● EXERCISE:
When a line below contains the word "melaatsheid", copy that line.

Records from a dataset:
- - -

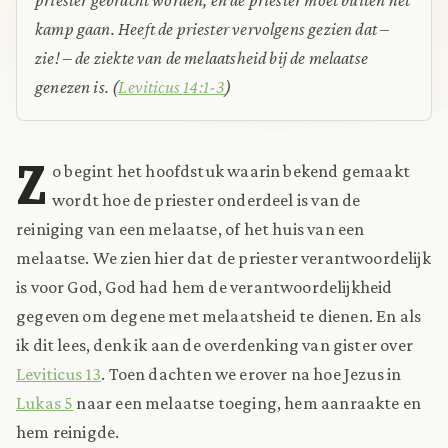
kamp gaan. Heeft de priester vervolgens gezien dat –
zie! – de ziekte van de melaatsheid bij de melaatse
genezen is.
(
Leviticus 14:1-3
)
Z
o begint het hoofdstuk waarin bekend gemaakt
wordt hoe de priester onderdeel is van de
reiniging van een melaatse, of het huis van een
melaatse. We zien hier dat de priester verantwoordelijk
is voor God, God had hem de verantwoordelijkheid
gegeven om degene met melaatsheid te dienen. En als
ik dit lees, denk ik aan de overdenking van gister over
Leviticus 13
. Toen dachten we erover na hoe Jezus in
Lukas 5
naar een melaatse toeging, hem aanraakte en
hem reinigde.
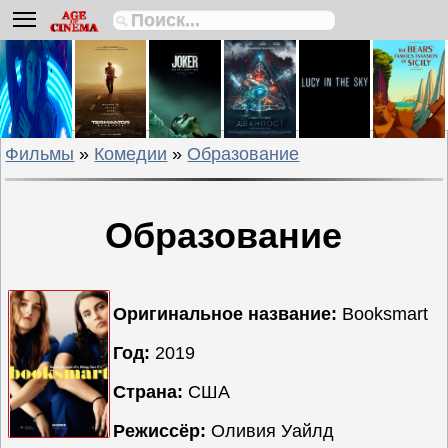
Биографии
Боевики
Вестерны
Военные
Фильмы
»
Комедии
»
Образование
Детективы
Драмы
Исторические
Образование
Комедии
Криминальные
Мелодрамы
Оригинальное название:
Booksmart
Мультфильмы
Год:
2019
Мюзиклы
Страна:
США
Приключения
Русские
Режиссёр:
Оливия Уайлд
фильмы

- - -

● EXERCISE RESPONSE:
zie! – de ziekte van de melaatsheid bij de melaatse
gegeven om degene met melaatsheid te dienen. En als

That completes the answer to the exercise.